A/B compare the System Shock intro tune with exactly matched volumes, then report back again 😄

markanini commented 4 months ago

A/B compare the System Shock intro tune with exactly matched volumes, then report back again 😄

I did with this as my point of comparison https://www.youtube.com/watch?v=DENSsyd2igY and this for the midi files https://www.systemshock.org/index.php?topic=2285.0 The snare was obviously different so I tried using the capital fallback feature in FSMP and it worked to match the instrument sounds. No matter what I think it's likely better to discuss midi music that doesn't have issues with sounds being changed between different SC55 versions in the first place, a novice might misattribute the differences they hear. (Nuked SC55 sounded better here to me, just my opinion)

johnnovak commented 17 hours ago

Yeah, so that screenshot in the first post must be the DACs output prior to the analog reconstruction filter. You'd need to repeat the measurement with the actual analog output jacks.

https://www.sciencedirect.com/topics/engineering/reconstruction-filter

Relevant quote:

The output from the DAC will be ‘steppy’ because the DAC can only output certain voltage values. For example, an 8-bit DAC will have 256 different output voltage levels going from perhaps −5 V to +5 V. When this quantized output is analysed, frequency components of fs, 2fs, 3fs, 4fs etc. (harmonics of the sampling frequency) are found. The very action of sampling and converting introduces these harmonics of the sampling frequency into the output signal. It is these harmonics which give the output signal its steppy appearance. The reconstruction filter is a lowpass filter having a cut-off frequency of fs/2, and is used to filter out these harmonics and so smooth the output signal.

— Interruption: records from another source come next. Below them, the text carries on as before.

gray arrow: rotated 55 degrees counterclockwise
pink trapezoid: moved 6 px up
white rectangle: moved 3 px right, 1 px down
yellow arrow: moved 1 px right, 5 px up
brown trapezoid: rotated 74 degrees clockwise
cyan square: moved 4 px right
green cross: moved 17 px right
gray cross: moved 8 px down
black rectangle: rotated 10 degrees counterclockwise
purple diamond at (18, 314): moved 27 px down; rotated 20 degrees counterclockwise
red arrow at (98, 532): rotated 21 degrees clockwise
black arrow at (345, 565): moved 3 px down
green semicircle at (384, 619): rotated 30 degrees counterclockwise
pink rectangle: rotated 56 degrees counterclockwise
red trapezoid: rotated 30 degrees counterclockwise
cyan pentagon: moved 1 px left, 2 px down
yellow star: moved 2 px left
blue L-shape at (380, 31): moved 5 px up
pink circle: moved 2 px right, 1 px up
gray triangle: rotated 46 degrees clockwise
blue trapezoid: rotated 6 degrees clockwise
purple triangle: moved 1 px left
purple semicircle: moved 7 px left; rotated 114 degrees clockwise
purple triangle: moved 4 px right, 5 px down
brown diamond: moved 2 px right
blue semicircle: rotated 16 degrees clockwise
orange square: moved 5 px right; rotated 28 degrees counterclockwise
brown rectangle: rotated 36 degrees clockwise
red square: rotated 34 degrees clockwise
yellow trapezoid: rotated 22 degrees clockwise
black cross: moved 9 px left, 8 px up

I'm certain the real final output is not steppy; that would sound like crap...

The output of a DAC is not a continuously varying waveform, but instead a series of DC levels. This output must be passed through a filter to remove the high frequency components and smooth waveform into a more truly analog waveform.

Seems like the original poster is a bit confused about how DACs operate.